● Available data
....

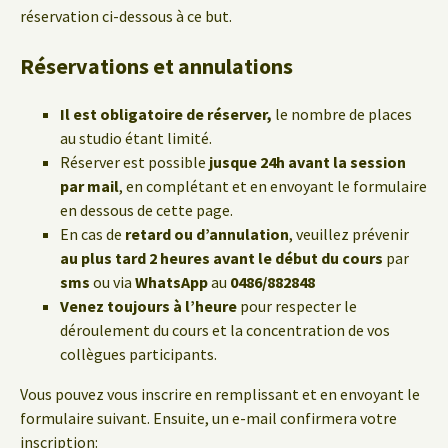
réservation ci-dessous à ce but.
Réservations et annulations
Il est obligatoire de réserver,
le nombre de places
au studio étant limité.
Réserver est possible
jusque 24h avant la session
par mail
, en complétant et en envoyant le formulaire
en dessous de cette page.
En cas de
retard ou d’annulation
, veuillez prévenir
au plus tard 2 heures avant le début du cours
par
sms
ou via
WhatsApp
au
0486/882848
Venez toujours à l’heure
pour respecter le
déroulement du cours et la concentration de vos
collègues participants.
Vous pouvez vous inscrire en remplissant et en envoyant le
formulaire suivant. Ensuite, un e-mail confirmera votre
inscription:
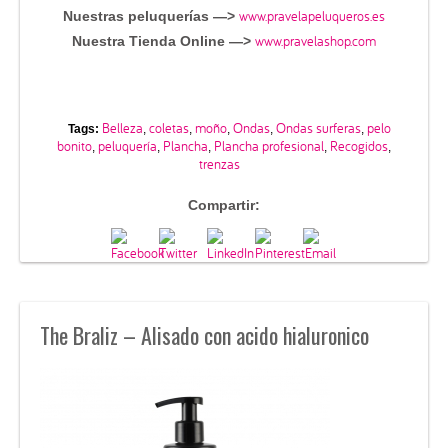
www.pravelapeluqueros.es
Nuestras peluquerías —>
www.pravelashop.com
Nuestra Tienda Online —>
Belleza
coletas
moño
Ondas
Ondas surferas
pelo
Tags:
,
,
,
,
,
bonito
peluquería
Plancha
Plancha profesional
Recogidos
,
,
,
,
,
trenzas
Compartir:
The Braliz – Alisado con acido hialuronico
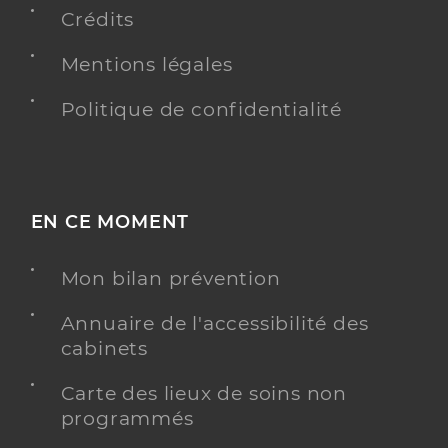
Crédits
Mentions légales
Politique de confidentialité
EN CE MOMENT
Mon bilan prévention
Annuaire de l'accessibilité des
cabinets
Carte des lieux de soins non
programmés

....

● What you need to do
All lines of the material that contain the string "cours" are to be copied.

● Response area
au plus tard 2 heures avant le début du cours
déroulement du cours et la concentration de vos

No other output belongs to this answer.